* [The problem]:
In the entries below, count every line that has the string "Assault", and answer with that count alone.

[[ Task material, beginning ]]

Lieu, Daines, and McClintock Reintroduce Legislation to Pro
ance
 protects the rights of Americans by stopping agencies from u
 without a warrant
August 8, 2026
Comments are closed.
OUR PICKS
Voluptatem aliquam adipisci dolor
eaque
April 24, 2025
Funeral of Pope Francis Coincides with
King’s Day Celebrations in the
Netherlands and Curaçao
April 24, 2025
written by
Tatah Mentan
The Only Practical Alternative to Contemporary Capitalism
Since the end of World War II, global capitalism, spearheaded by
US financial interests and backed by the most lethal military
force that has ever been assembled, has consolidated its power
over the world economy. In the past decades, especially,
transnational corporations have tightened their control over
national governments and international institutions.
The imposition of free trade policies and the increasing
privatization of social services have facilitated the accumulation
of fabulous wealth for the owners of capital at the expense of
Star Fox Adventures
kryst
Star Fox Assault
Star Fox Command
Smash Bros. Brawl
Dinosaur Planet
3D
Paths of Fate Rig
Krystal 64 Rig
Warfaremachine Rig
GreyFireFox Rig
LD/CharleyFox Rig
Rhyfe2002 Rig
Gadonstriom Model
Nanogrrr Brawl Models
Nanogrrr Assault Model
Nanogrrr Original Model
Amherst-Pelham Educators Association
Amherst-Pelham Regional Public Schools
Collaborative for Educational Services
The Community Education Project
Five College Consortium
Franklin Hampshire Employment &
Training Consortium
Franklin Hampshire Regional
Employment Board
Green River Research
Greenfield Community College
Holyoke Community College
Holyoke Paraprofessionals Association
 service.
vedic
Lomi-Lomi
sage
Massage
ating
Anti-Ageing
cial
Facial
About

[[ Task material, end ]]

* [Answer to the exercise]:
2